An industrial traffic consultant for the railroads out of Nashville wrote the paper regarding its November 2 editorial referencing Eleanor Roosevelt's "My Day" column of a few days earlier in which she had complained of the inequities personally witnessed in freight rates charged as between southbound and northbound routes. Her example had been grapefruit she had received from her daughter-in-law in Texas.

The gentleman wrote her a letter asking her to provide him with facts on the precise nature of the freight and its means of transport to substantiate her contentions so that he could investigate.

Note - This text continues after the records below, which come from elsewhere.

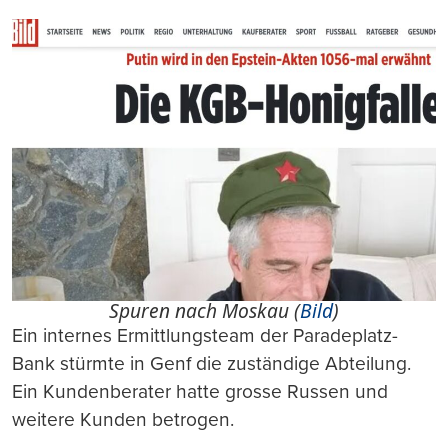
Spuren nach Moskau (
Bild
)
Ein internes Ermittlungsteam der Paradeplatz-
Bank stürmte in Genf die zuständige Abteilung.
Ein Kundenberater hatte grosse Russen und
weitere Kunden betrogen.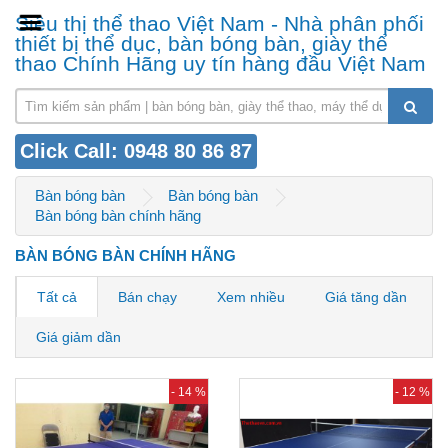
Siêu thị thể thao Việt Nam - Nhà phân phối
thiết bị thể dục, bàn bóng bàn, giày thể
thao Chính Hãng uy tín hàng đầu Việt Nam
Click Call: 0948 80 86 87
Bàn bóng bàn
Bàn bóng bàn
Bàn bóng bàn chính hãng
BÀN BÓNG BÀN CHÍNH HÃNG
Tất cả
Bán chạy
Xem nhiều
Giá tăng dần
Giá giảm dần
- 14 %
- 12 %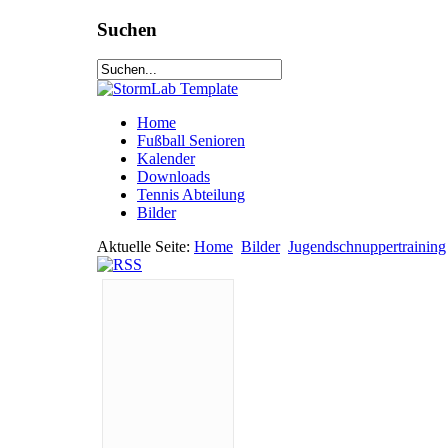
Suchen
Home
Fußball Senioren
Kalender
Downloads
Tennis Abteilung
Bilder
Aktuelle Seite:
Home
Bilder
Jugendschnuppertraining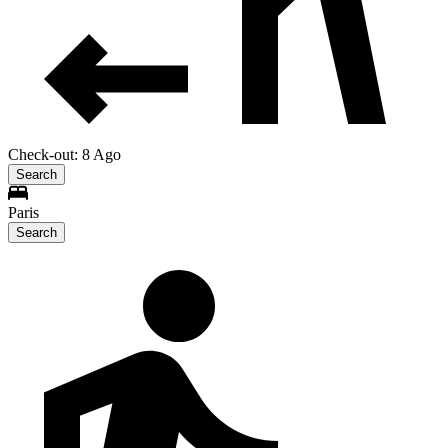
Check-out: 8 Ago
Search
Paris
Search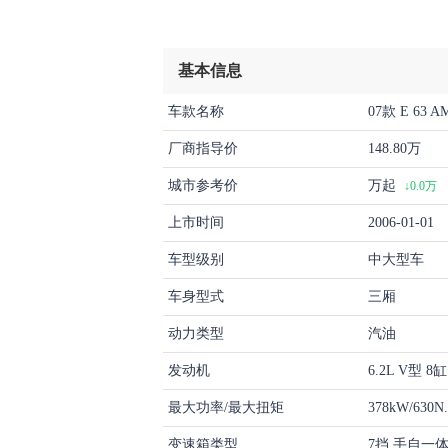
基本信息
车款名称
07款 E 63 A
厂商指导价
148.80万
城市参考价
万起
↓0.0万
上市时间
2006-01-01
车型级别
中大型车
车身型式
三厢
动力类型
汽油
发动机
6.2L V型 
最大功率/最大扭矩
378kW/630N
变速箱类型
7挡 手自一体(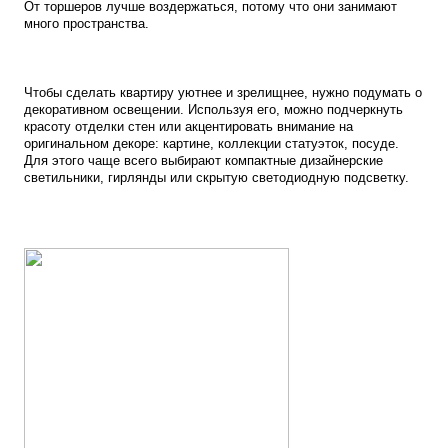
От торшеров лучше воздержаться, потому что они занимают
много пространства.
Чтобы сделать квартиру уютнее и зрелищнее, нужно подумать о
декоративном освещении. Используя его, можно подчеркнуть
красоту отделки стен или акцентировать внимание на
оригинальном декоре: картине, коллекции статуэток, посуде.
Для этого чаще всего выбирают компактные дизайнерские
светильники, гирлянды или скрытую светодиодную подсветку.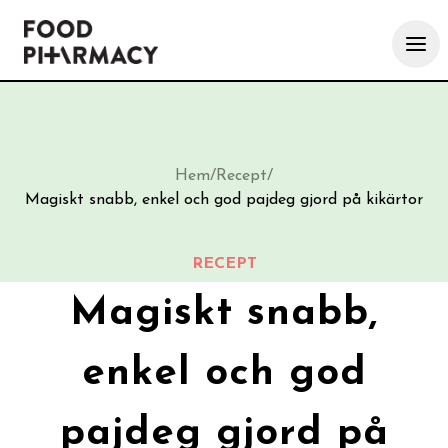
Hem
/
Recept
/
Magiskt snabb, enkel och god pajdeg gjord på kikärtor
RECEPT
Magiskt snabb,
enkel och god
pajdeg gjord på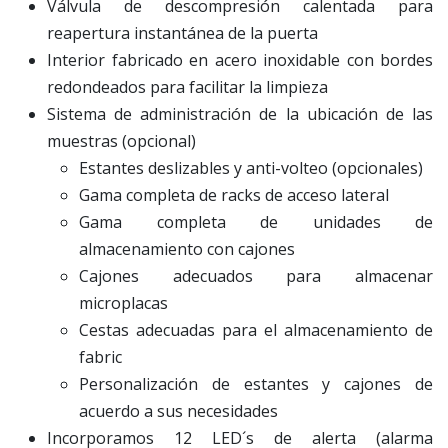
Válvula de descompresión calentada para
reapertura instantánea de la puerta
Interior fabricado en acero inoxidable con bordes
redondeados para facilitar la limpieza
Sistema de administración de la ubicación de las
muestras (opcional)
Estantes deslizables y anti-volteo (opcionales)
Gama completa de racks de acceso lateral
Gama completa de unidades de
almacenamiento con cajones
Cajones adecuados para almacenar
microplacas
Cestas adecuadas para el almacenamiento de
fabric
Personalización de estantes y cajones de
acuerdo a sus necesidades
Incorporamos 12 LED´s de alerta (alarma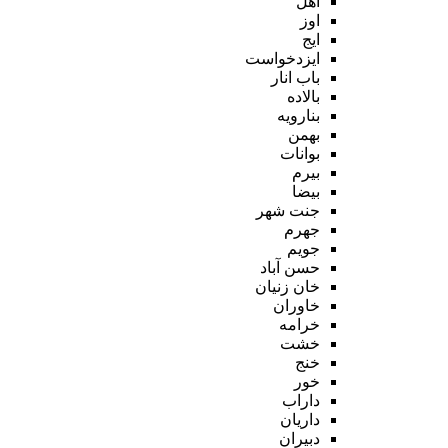
اهل
اوز
ایج
ایزدخواست
باب انار
بالاده
بنارویه
بهمن
بوانات
بیرم
بیضا
جنت شهر
جهرم
جویم
حسن آباد
خان زنیان
خاوران
خرامه
خشت
خنج
خور
داراب
داریان
دبیران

Apparently, he did not pay very close attention to the editorial in The News or bother to read the "My Day" column itself. We believe the article to have been grapefruit shipped via rail. But that is only our opinion.

Going under the clever disguise, "C. E. Widdell", he was actually the husband of Comrade Litella.

Perhaps, he needed to know whether the grapefruit was yellow or pink, properly to discern the rate structure.

Raymond Clapper, on his last trip, to cover the Pacific war, provides an account of flying via Army transport from San Francisco to Hawaii, chatting with the crewmen as they flew, the only other passenger being Frank Mason, special assistant to Secretary of the Navy Frank Knox. He tells of the crew's varying rhyming lines of prediction for the end of the war, for instance, "Out of This Fix in Forty-Six", such a line having been provided for each year from 1945 through 1948. Each such line had, says Mr. Clapper, a rhyming alternative fit only for overseas communication. Use your own imagination.

Chief pastime of the men was listening, bemused, to the beckoning velvet of Tokyo Rose when she uttered, "Listen, honey, how do you like those 4-F's back home taking your girl?"

Their answer probably added a fifth "F" to the colloquy--and also rhymed.

Anyway, regardless of your stand on the Hottentots, bear in mind this bit of sound advice.

Twelfth Day of Christmas: Twelve Jumblies Mumbling.

First Day: And a cartridge in O'Hare's lee.